LNCaP (human prostate cancer) cells were treated with methotrexate (1 μg/ml) for 72 hours. The cells were then incubated with 0.3 mM ALA for 4 hours. After ALA treatment, cells were either used for quantification of PpIX or exposed to 514 nm light. The combined regimen resulted in 4.1±1.1-fold (mean+/−standard deviation) increase in PpIX levels. Light-induced cytotoxicity as measured by MTT conversion assay is shown in FIG. 6A. While PDT alone required 20 J/cm2 to reduce cell survival by 50%, the combined regimen showed much higher sensitivity, requiring only 2 J/cm2 to reach this level of cytotoxicity. This enhancement of PDT by chemotherapy can also be seen when long-term survival was assessed by colony formation assay (FIG. 6B). Here, the 50% levels are reached at 25 J/cm2, compared to 2 J/cm2. These findings are supported by a similar methotrexate-induced increase of PpIX formation in the human ovarian cancer cell line OV5. Chemotherapeutic effect was also confirmed using cyclophosphamide.

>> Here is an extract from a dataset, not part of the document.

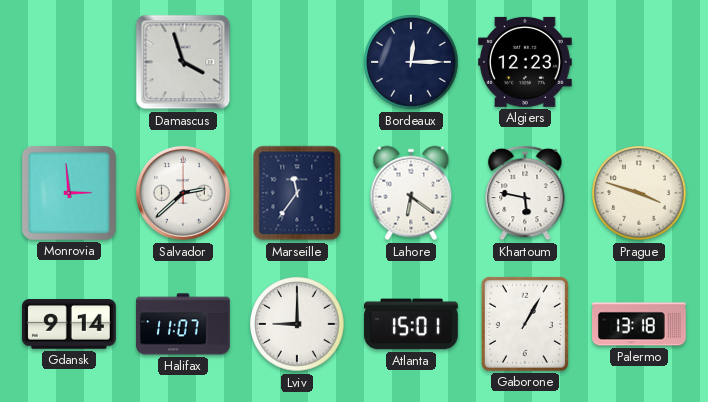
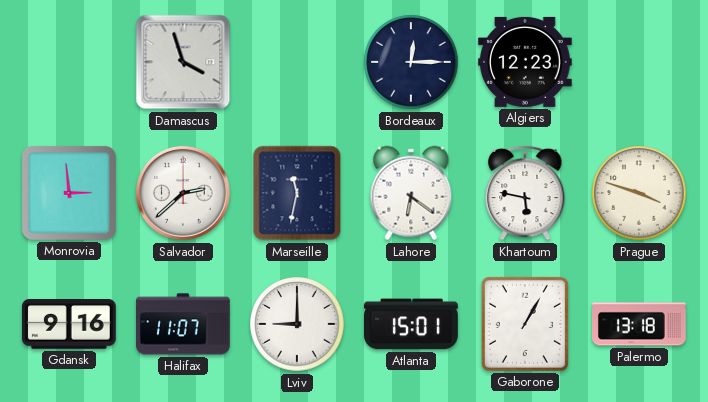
Marseille: 11:36 -> 11:32
Gdansk: 9:14 -> 9:16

Together, these data demonstrate that PDT can be enhanced by specific pretreatment regimens using short-term exposure to chemotherapeutic agents.

Claims

1-29. (canceled)

30. A method of treating psoriasis in a subject comprising:

administering to the subject a photosensitizer (PS) or a precursor thereof and a differentiating agent, wherein the differentiating agent is a retinoid, vitamin D, liarozole, liazal retinoic acid, troglituzone or transcription factor PPAR gamma; and

activating the PS or precursor thereof thereby treating psoriasis in the subject.

31. The method of claim 30, comprising administering PS.

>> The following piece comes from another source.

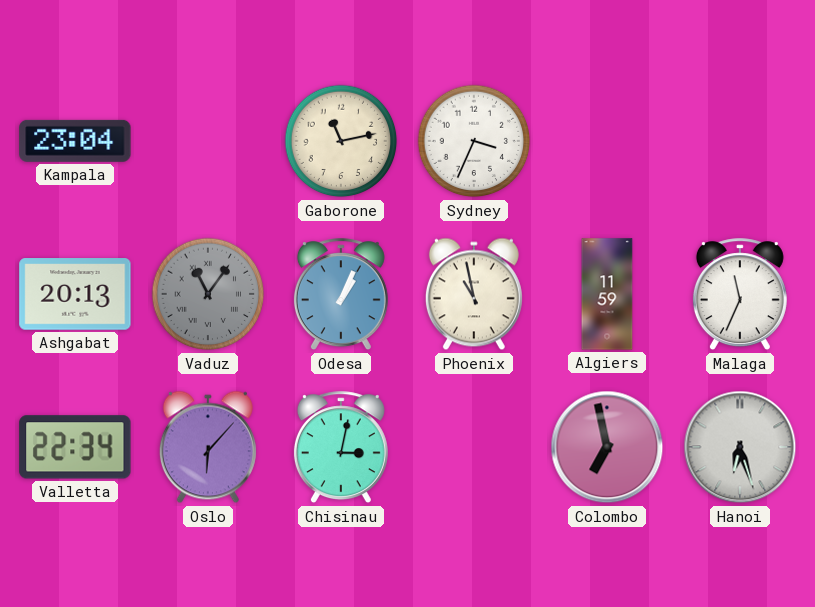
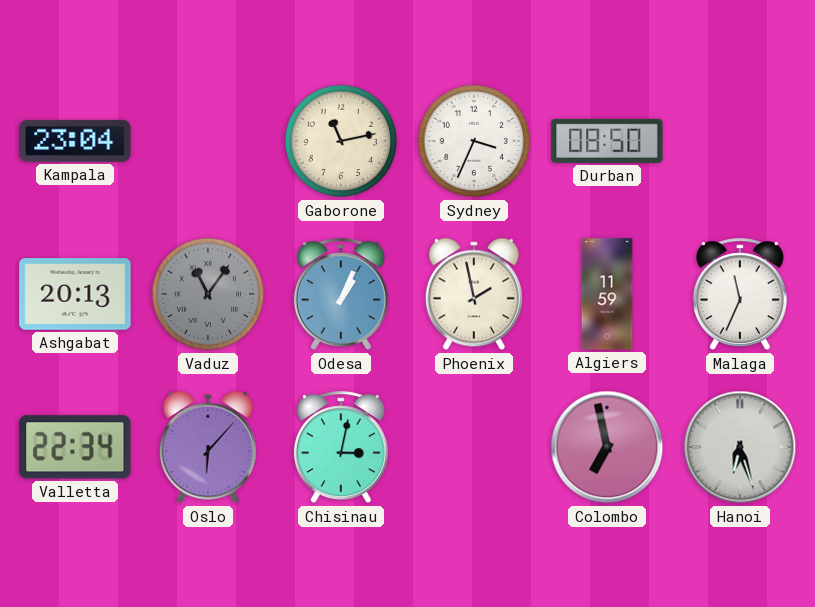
Durban: none -> 08:50
Phoenix: 10:58 -> 1:58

32. The method of claim 30, comprising administering a precursor of PS.

33. The method of claim 30, comprising administering the differentiating agent before administering the PS or precursor thereof.

34. The method of claim 30, wherein the precursor comprises a compound capable of causing accumulation of a PS, formation of a PS or is convertible to a PS in the subject.

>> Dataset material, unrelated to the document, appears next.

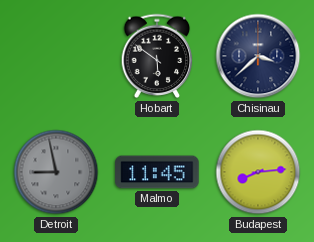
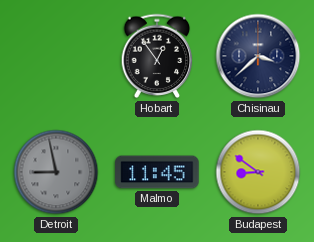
Hobart: 5:51 -> 12:54
Budapest: 8:14 -> 8:51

35. The method of claim 30, wherein the PS or precursor thereof is a porphyrin or a porphyrin precursor.

36. The method of claim 30, wherein the precursor comprises 5-aminolevulinic acid (ALA).

37. The method of claim 30, wherein the precursor comprises a 5-aminolevulinic acid-ester.

38. The method of claim 30, wherein the PS or precursor thereof comprises chlorin e6 or a chlorin derivative.

39. The method of claim 30, wherein the PS or precursor thereof is coupled to a targeting moiety.

40. A kit comprising a photosensitizer (PS) or precursor thereof a differentiating agent and instructions for treating a subject having psoriasis.

41. The kit of claim 40, wherein the precursor comprises a compound capable of causing accumulation of a PS, formation of a PS or is convertible to a PS in the subject.

42. The kit of claim 40, wherein the PS or precursor thereof is a porphyrin or a porphyrin precursor.

43. The kit of claim 40, wherein the precursor comprises 5-aminolevulinic acid (ALA).

44. The kit of claim 40, wherein the precursor comprises a 5-aminolevulinic acid-ester.

45. The kit of claim 40, wherein the PS or precursor thereof comprises chlorin e6 or a chlorin derivative.

46. The kit of claim 40, wherein the PS or precursor thereof is coupled to a targeting moiety.

47. The kit of claim 40, wherein the instructions direct treating psoriasis in a subject by a method comprising:

administering to the subject a photosensitizer (PS) or a precursor thereof and a differentiating agent, wherein the differentiating agent is a retinoid, vitamin D, liarozole, liazal retinoic acid, troglituzone or transcription factor PPAR gamma; and activating the PS or precursor thereof.

48. The kit of claim 47, wherein the method comprises administering PS.

49. The kit of claim 47, wherein the method comprises administering a precursor of PS.

50. The kit of claim 47, wherein the method comprises administering the differentiating agent before administering the PS or precursor thereof.